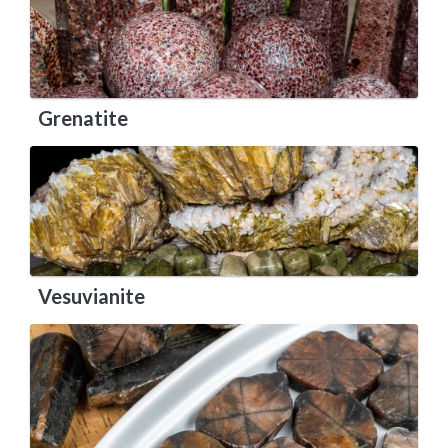
Grenatite
Vesuvianite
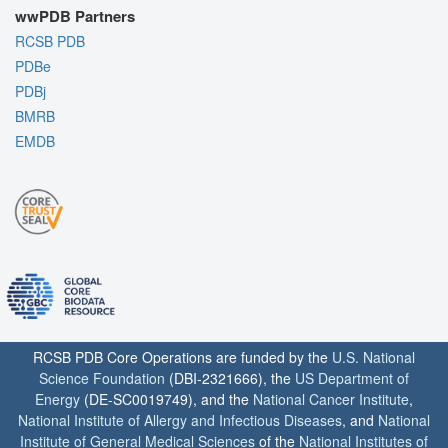
wwPDB Partners
RCSB PDB
PDBe
PDBj
BMRB
EMDB
RCSB PDB Core Operations are funded by the
U.S. National
Science Foundation
(DBI-2321666), the
US Department of
Energy
(DE-SC0019749), and the
National Cancer Institute
,
National Institute of Allergy and Infectious Diseases
, and
National
Institute of General Medical Sciences
of the
National Institutes of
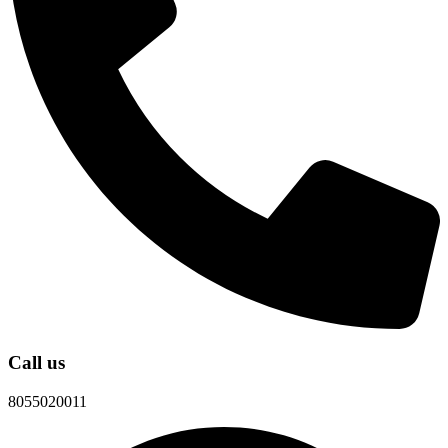
Call us
8055020011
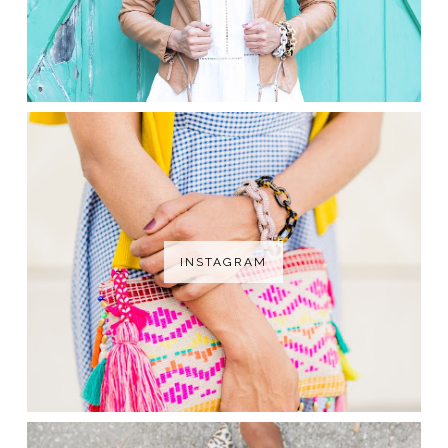
INSTAGRAM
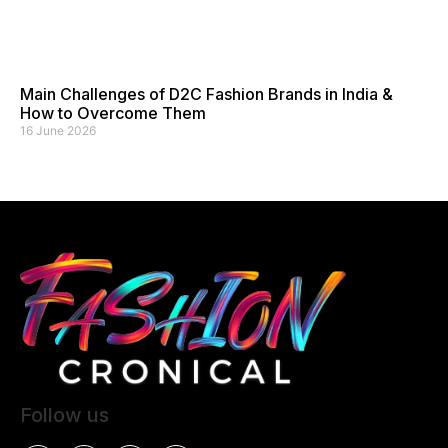
Main Challenges of D2C Fashion Brands in India &
How to Overcome Them
16 June 2026
Follow us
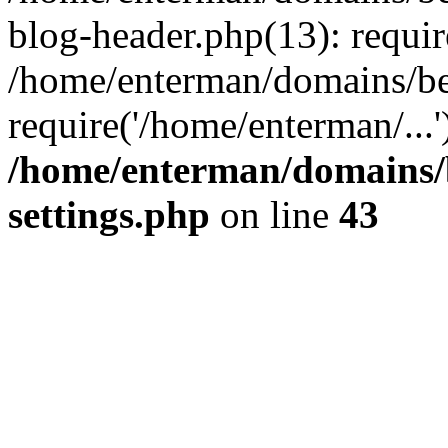
blog-header.php(13): requir
/home/enterman/domains/be
require('/home/enterman/...
/home/enterman/domains/
settings.php
on line
43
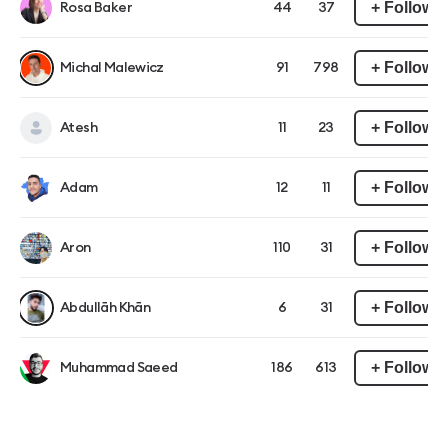
+ Follow
Rosa Baker
44
37
+ Follow
Michal Malewicz
91
798
+ Follow
Atesh
11
23
+ Follow
Adam
12
11
+ Follow
Aron
110
31
+ Follow
Abdullāh Khān
6
31
+ Follow
Muhammad Saeed
186
613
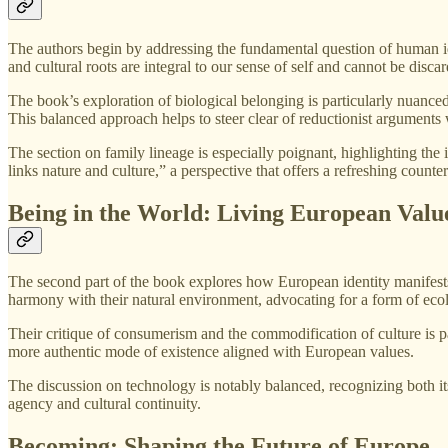
The authors begin by addressing the fundamental question of human ide
and cultural roots are integral to our sense of self and cannot be discar
The book’s exploration of biological belonging is particularly nuanced
This balanced approach helps to steer clear of reductionist arguments w
The section on family lineage is especially poignant, highlighting the
links nature and culture,” a perspective that offers a refreshing count
Being in the World: Living European Valu
The second part of the book explores how European identity manifests i
harmony with their natural environment, advocating for a form of ecolo
Their critique of consumerism and the commodification of culture is pa
more authentic mode of existence aligned with European values.
The discussion on technology is notably balanced, recognizing both its
agency and cultural continuity.
Becoming: Shaping the Future of Europe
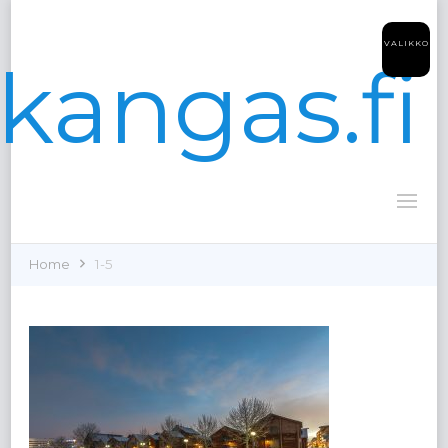
VALIKKO
kangas.fi
Home
1-5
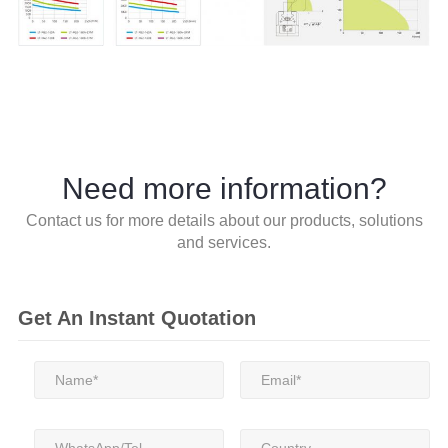
Need more information?
Contact us for more details about our products, solutions
and services.
Get An Instant Quotation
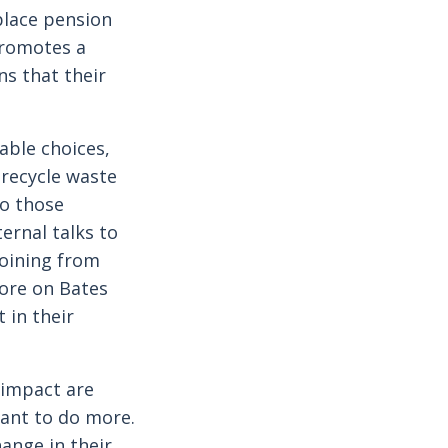
kplace pension
promotes a
ns that their
able choices,
-recycle waste
to those
ernal talks to
joining from
more on Bates
 in their
 impact are
want to do more.
hange in their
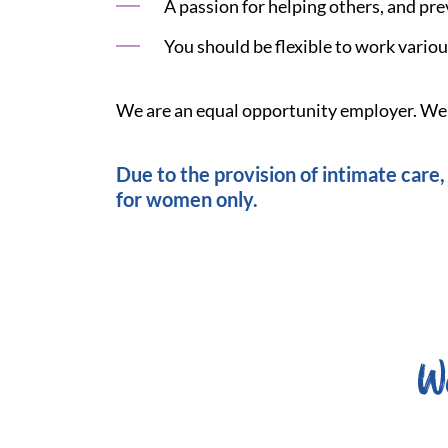
A passion for helping others, and pre
You should be flexible to work variou
We are an equal opportunity employer. We c
Due to the provision of intimate care, 
for women only.
W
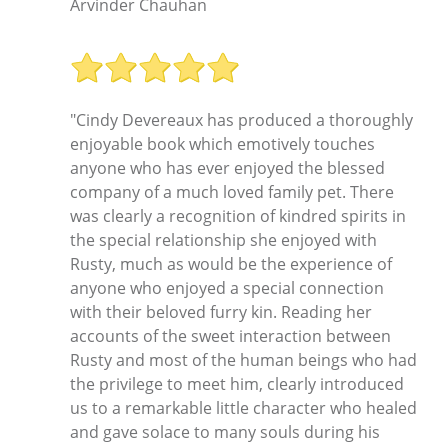
Arvinder Chauhan
"Cindy Devereaux has produced a thoroughly
enjoyable book which emotively touches
anyone who has ever enjoyed the blessed
company of a much loved family pet. There
was clearly a recognition of kindred spirits in
the special relationship she enjoyed with
Rusty, much as would be the experience of
anyone who enjoyed a special connection
with their beloved furry kin. Reading her
accounts of the sweet interaction between
Rusty and most of the human beings who had
the privilege to meet him, clearly introduced
us to a remarkable little character who healed
and gave solace to many souls during his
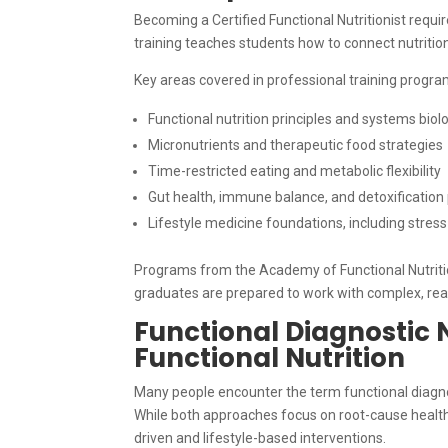
Becoming a Certified Functional Nutritionist requi
training teaches students how to connect nutrition
Key areas covered in professional training progra
Functional nutrition principles and systems biol
Micronutrients and therapeutic food strategies
Time-restricted eating and metabolic flexibility
Gut health, immune balance, and detoxificatio
Lifestyle medicine foundations, including stres
Programs from the Academy of Functional Nutrition
graduates are prepared to work with complex, real
Functional Diagnostic N
Functional Nutrition
Many people encounter the term functional diagnost
While both approaches focus on root-cause health, 
driven and lifestyle-based interventions.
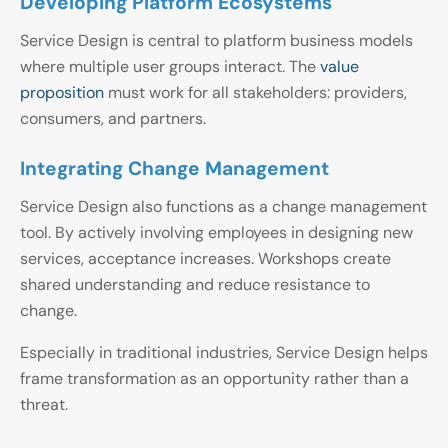
Developing Platform Ecosystems
Service Design is central to platform business models
where multiple user groups interact. The
value
proposition
must work for all stakeholders: providers,
consumers, and partners.
Integrating Change Management
Service Design also functions as a change management
tool. By actively involving employees in designing new
services, acceptance increases. Workshops create
shared understanding and reduce resistance to
change.
Especially in traditional industries, Service Design helps
frame transformation as an opportunity rather than a
threat.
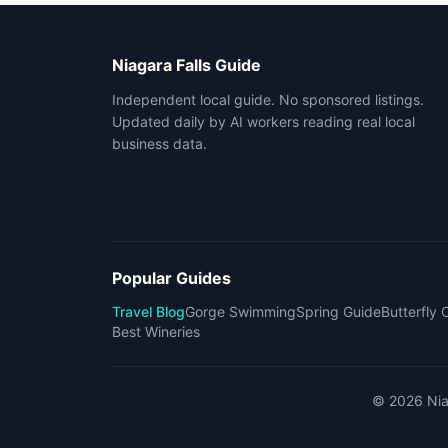
Niagara Falls Guide
Independent local guide. No sponsored listings.
Updated daily by AI workers reading real local
business data.
Popular Guides
Travel Blog
Gorge Swimming
Spring Guide
Butterfly
Best Wineries
©
2026
Nia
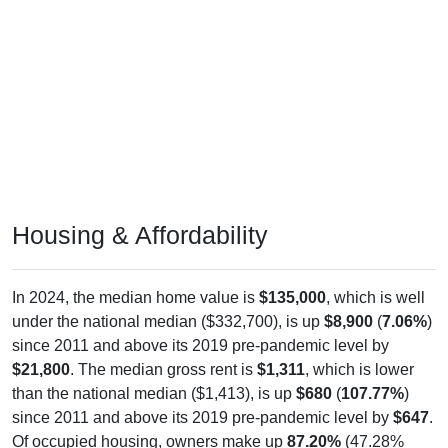
Housing & Affordability
In 2024, the median home value is
$135,000
, which is well
under the national median ($332,700), is up
$8,900
(
7.06%
)
since 2011 and above its 2019 pre-pandemic level by
$21,800
. The median gross rent is
$1,311
, which is lower
than the national median ($1,413), is up
$680
(
107.77%
)
since 2011 and above its 2019 pre-pandemic level by
$647
.
Of occupied housing, owners make up
87.20%
(47.28%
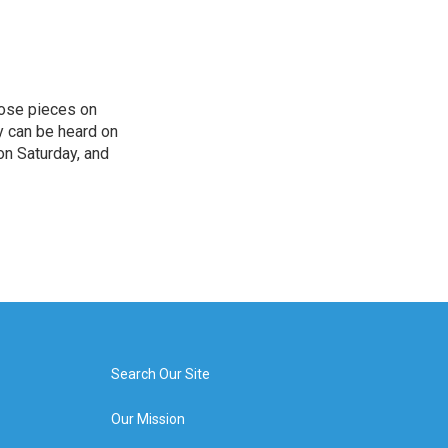
hose pieces on
cy can be heard on
on Saturday, and
Search Our Site
Our Mission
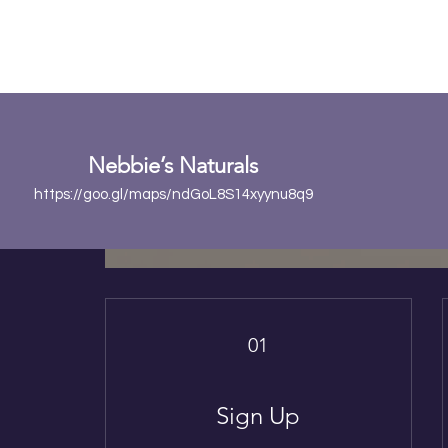
Ear
Nebbie’s Naturals
https://goo.gl/maps/ndGoL8S14xyynu8q9
01
Sign Up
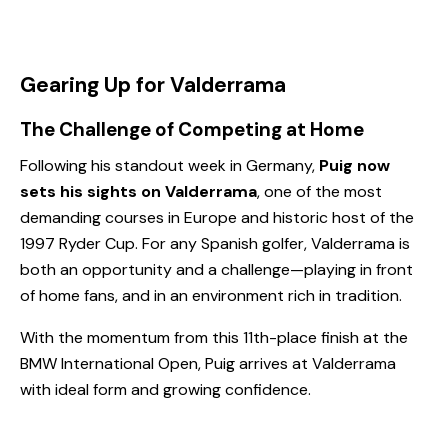
Gearing Up for Valderrama
The Challenge of Competing at Home
Following his standout week in Germany,
Puig now
sets his sights on Valderrama
, one of the most
demanding courses in Europe and historic host of the
1997 Ryder Cup. For any Spanish golfer, Valderrama is
both an opportunity and a challenge—playing in front
of home fans, and in an environment rich in tradition.
With the momentum from this 11th-place finish at the
BMW International Open, Puig arrives at Valderrama
with ideal form and growing confidence.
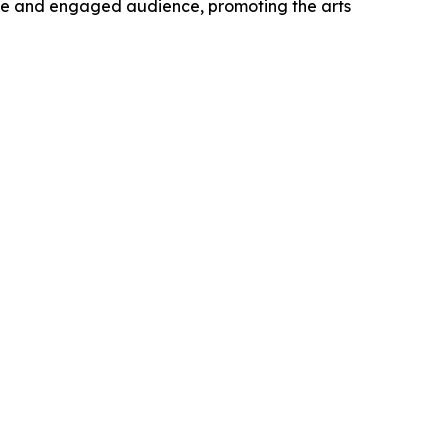
verse and engaged audience, promoting the arts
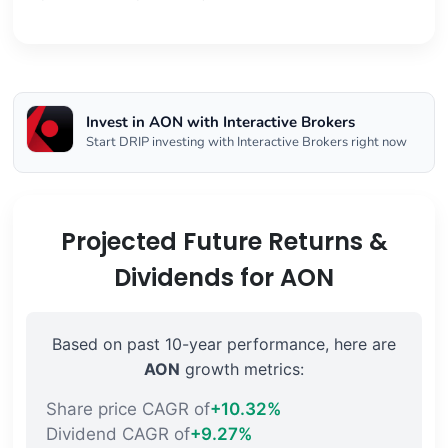
Invest in AON with Interactive Brokers
Start DRIP investing with Interactive Brokers right now
Projected Future Returns &
Dividends for AON
Based on past 10-year performance, here are
AON
growth metrics:
Share price CAGR of
+10.32%
Dividend CAGR of
+9.27%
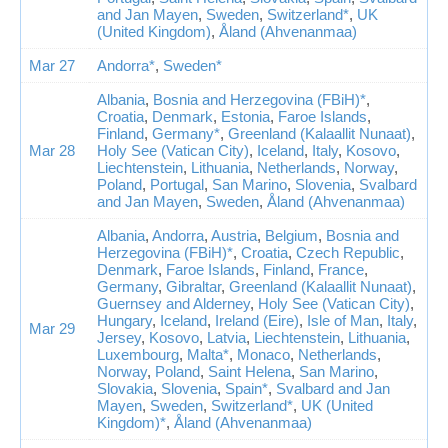
and Jan Mayen
,
Sweden
,
Switzerland*
,
UK
(United Kingdom)
,
Åland (Ahvenanmaa)
Mar 27
Andorra*
,
Sweden*
Albania
,
Bosnia and Herzegovina (FBiH)*
,
Croatia
,
Denmark
,
Estonia
,
Faroe Islands
,
Finland
,
Germany*
,
Greenland (Kalaallit Nunaat)
,
Mar 28
Holy See (Vatican City)
,
Iceland
,
Italy
,
Kosovo
,
Liechtenstein
,
Lithuania
,
Netherlands
,
Norway
,
Poland
,
Portugal
,
San Marino
,
Slovenia
,
Svalbard
and Jan Mayen
,
Sweden
,
Åland (Ahvenanmaa)
Albania
,
Andorra
,
Austria
,
Belgium
,
Bosnia and
Herzegovina (FBiH)*
,
Croatia
,
Czech Republic
,
Denmark
,
Faroe Islands
,
Finland
,
France
,
Germany
,
Gibraltar
,
Greenland (Kalaallit Nunaat)
,
Guernsey and Alderney
,
Holy See (Vatican City)
,
Hungary
,
Iceland
,
Ireland (Eire)
,
Isle of Man
,
Italy
,
Mar 29
Jersey
,
Kosovo
,
Latvia
,
Liechtenstein
,
Lithuania
,
Luxembourg
,
Malta*
,
Monaco
,
Netherlands
,
Norway
,
Poland
,
Saint Helena
,
San Marino
,
Slovakia
,
Slovenia
,
Spain*
,
Svalbard and Jan
Mayen
,
Sweden
,
Switzerland*
,
UK (United
Kingdom)*
,
Åland (Ahvenanmaa)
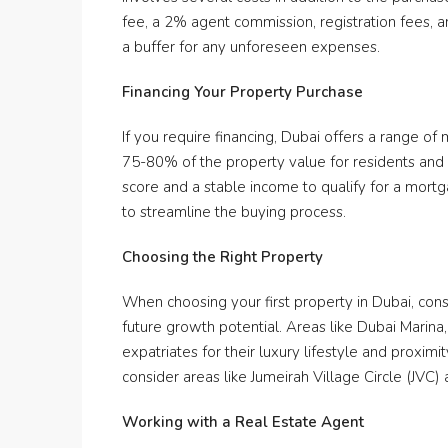
fee, a 2% agent commission, registration fees, an
a buffer for any unforeseen expenses.
Financing Your Property Purchase
If you require financing, Dubai offers a range of
75-80% of the property value for residents and
score and a stable income to qualify for a mortg
to streamline the buying process.
Choosing the Right Property
When choosing your first property in Dubai, consi
future growth potential. Areas like Dubai Mari
expatriates for their luxury lifestyle and proximi
consider areas like Jumeirah Village Circle (JVC) 
Working with a Real Estate Agent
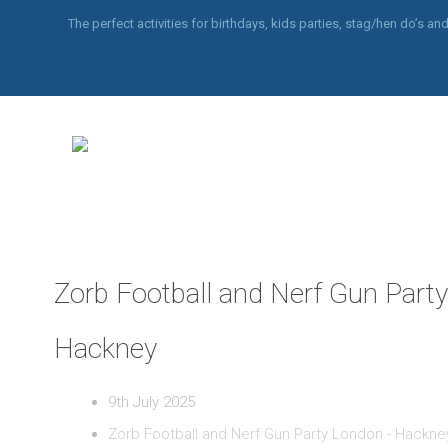
The perfect activities for birthdays, kids parties, stag/hen do’s 
Zorb Football and Nerf Gun Part
Hackney
9th July 2025
Zorb Football and Nerf Gun Party London - Hackne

= = = = =

→ TASK DETAILS:
Copy all of the listing word for word, minus the images.

→ TASK RESULT:
Grenatite
Vesuvianite
wwPDB Partners
RCSB PDB
PDBe
PDBj
BMRB
EMDB
RCSB PDB Core Operations are funded by the
U.S. National
Science Foundation
(DBI-2321666), the
US Department of
Energy
(DE-SC0019749), and the
National Cancer Institute
,
National Institute of Allergy and Infectious Diseases
, and
National
Institute of General Medical Sciences
of the
National Institutes of
Call us
8055020011
INSTAGRAM
Main Challenges of D2C Fashion Brands in India &
How to Overcome Them
16 June 2026
Follow us
blog-header.php(13): requir
/home/enterman/domains/be
require('/home/enterman/...
/home/enterman/domains/
settings.php
on line
43
+ Follow
Rosa Baker
44
37
+ Follow
Michal Malewicz
91
798
+ Follow
Atesh
11
23
+ Follow
Adam
12
11
+ Follow
Aron
110
31
+ Follow
Abdullāh Khān
6
31
+ Follow
Muhammad Saeed
186
613
The authors begin by addressing the fundamental question of human ide
and cultural roots are integral to our sense of self and cannot be discar
The book’s exploration of biological belonging is particularly nuanced
This balanced approach helps to steer clear of reductionist arguments w
The section on family lineage is especially poignant, highlighting the
links nature and culture,” a perspective that offers a refreshing count
Being in the World: Living European Valu
The second part of the book explores how European identity manifests i
harmony with their natural environment, advocating for a form of ecolo
Their critique of consumerism and the commodification of culture is pa
more authentic mode of existence aligned with European values.
The discussion on technology is notably balanced, recognizing both its
agency and cultural continuity.
Becoming: Shaping the Future of Europe
VALIKKO
kangas.fi
Home
1-5
Need more information?
Contact us for more details about our products, solutions
and services.
Get An Instant Quotation
kplace pension
promotes a
ns that their
able choices,
-recycle waste
to those
ernal talks to
joining from
more on Bates
 in their
 impact are
want to do more.
hange in their
A passion for helping others, and pre
You should be flexible to work variou
We are an equal opportunity employer. We c
Due to the provision of intimate care, 
for women only.
W
Arvinder Chauhan
"Cindy Devereaux has produced a thoroughly
enjoyable book which emotively touches
anyone who has ever enjoyed the blessed
company of a much loved family pet. There
was clearly a recognition of kindred spirits in
the special relationship she enjoyed with
Rusty, much as would be the experience of
anyone who enjoyed a special connection
with their beloved furry kin. Reading her
accounts of the sweet interaction between
Rusty and most of the human beings who had
the privilege to meet him, clearly introduced
us to a remarkable little character who healed
and gave solace to many souls during his
Becoming a Certified Functional Nutritionist requi
training teaches students how to connect nutrition
Key areas covered in professional training progra
Functional nutrition principles and systems biol
Micronutrients and therapeutic food strategies
Time-restricted eating and metabolic flexibility
Gut health, immune balance, and detoxificatio
Lifestyle medicine foundations, including stres
Programs from the Academy of Functional Nutrition
graduates are prepared to work with complex, real
Functional Diagnostic N
Functional Nutrition
Many people encounter the term functional diagnost
While both approaches focus on root-cause health, 
driven and lifestyle-based interventions.
Developing Platform Ecosystems
Service Design is central to platform business models
where multiple user groups interact. The
value
proposition
must work for all stakeholders: providers,
consumers, and partners.
Integrating Change Management
Service Design also functions as a change management
tool. By actively involving employees in designing new
services, acceptance increases. Workshops create
shared understanding and reduce resistance to
change.
Especially in traditional industries, Service Design helps
frame transformation as an opportunity rather than a
threat.
Niagara Falls Guide
Independent local guide. No sponsored listings.
Updated daily by AI workers reading real local
business data.
Popular Guides
Travel Blog
Gorge Swimming
Spring Guide
Butterfly
Best Wineries
©
2026
Nia
Housing & Affordability
In 2024, the median home value is
$135,000
, which is well
under the national median ($332,700), is up
$8,900
(
7.06%
)
since 2011 and above its 2019 pre-pandemic level by
$21,800
. The median gross rent is
$1,311
, which is lower
than the national median ($1,413), is up
$680
(
107.77%
)
since 2011 and above its 2019 pre-pandemic level by
$647
.
Of occupied housing, owners make up
87.20%
(47.28%
hose pieces on
cy can be heard on
on Saturday, and
Search Our Site
Our Mission
Ear
Nebbie’s Naturals
https://goo.gl/maps/ndGoL8S14xyynu8q9
01
Sign Up
Gearing Up for Valderrama
The Challenge of Competing at Home
Following his standout week in Germany,
Puig now
sets his sights on Valderrama
, one of the most
demanding courses in Europe and historic host of the
1997 Ryder Cup. For any Spanish golfer, Valderrama is
both an opportunity and a challenge—playing in front
of home fans, and in an environment rich in tradition.
With the momentum from this 11th-place finish at the
BMW International Open, Puig arrives at Valderrama
with ideal form and growing confidence.
verse and engaged audience, promoting the arts
Invest in AON with Interactive Brokers
Start DRIP investing with Interactive Brokers right now
Projected Future Returns &
Dividends for AON
Based on past 10-year performance, here are
AON
growth metrics:
Share price CAGR of
+10.32%
Dividend CAGR of
+9.27%
and Jan Mayen
,
Sweden
,
Switzerland*
,
UK
(United Kingdom)
,
Åland (Ahvenanmaa)
Mar 27
Andorra*
,
Sweden*
Albania
,
Bosnia and Herzegovina (FBiH)*
,
Croatia
,
Denmark
,
Estonia
,
Faroe Islands
,
Finland
,
Germany*
,
Greenland (Kalaallit Nunaat)
,
Mar 28
Holy See (Vatican City)
,
Iceland
,
Italy
,
Kosovo
,
Liechtenstein
,
Lithuania
,
Netherlands
,
Norway
,
Poland
,
Portugal
,
San Marino
,
Slovenia
,
Svalbard
and Jan Mayen
,
Sweden
,
Åland (Ahvenanmaa)
Albania
,
Andorra
,
Austria
,
Belgium
,
Bosnia and
Herzegovina (FBiH)*
,
Croatia
,
Czech Republic
,
Denmark
,
Faroe Islands
,
Finland
,
France
,
Germany
,
Gibraltar
,
Greenland (Kalaallit Nunaat)
,
Guernsey and Alderney
,
Holy See (Vatican City)
,
Hungary
,
Iceland
,
Ireland (Eire)
,
Isle of Man
,
Italy
,
Mar 29
Jersey
,
Kosovo
,
Latvia
,
Liechtenstein
,
Lithuania
,
Luxembourg
,
Malta*
,
Monaco
,
Netherlands
,
Norway
,
Poland
,
Saint Helena
,
San Marino
,
Slovakia
,
Slovenia
,
Spain*
,
Svalbard and Jan
Mayen
,
Sweden
,
Switzerland*
,
UK (United
Kingdom)*
,
Åland (Ahvenanmaa)
fee, a 2% agent commission, registration fees, an
a buffer for any unforeseen expenses.
Financing Your Property Purchase
If you require financing, Dubai offers a range of
75-80% of the property value for residents and
score and a stable income to qualify for a mortg
to streamline the buying process.
Choosing the Right Property
When choosing your first property in Dubai, consi
future growth potential. Areas like Dubai Mari
expatriates for their luxury lifestyle and proximi
consider areas like Jumeirah Village Circle (JVC) 
Working with a Real Estate Agent
The perfect activities for birthdays, kids parties, stag/hen do’s 
Zorb Football and Nerf Gun Part
Hackney
9th July 2025
Zorb Football and Nerf Gun Party London - Hackne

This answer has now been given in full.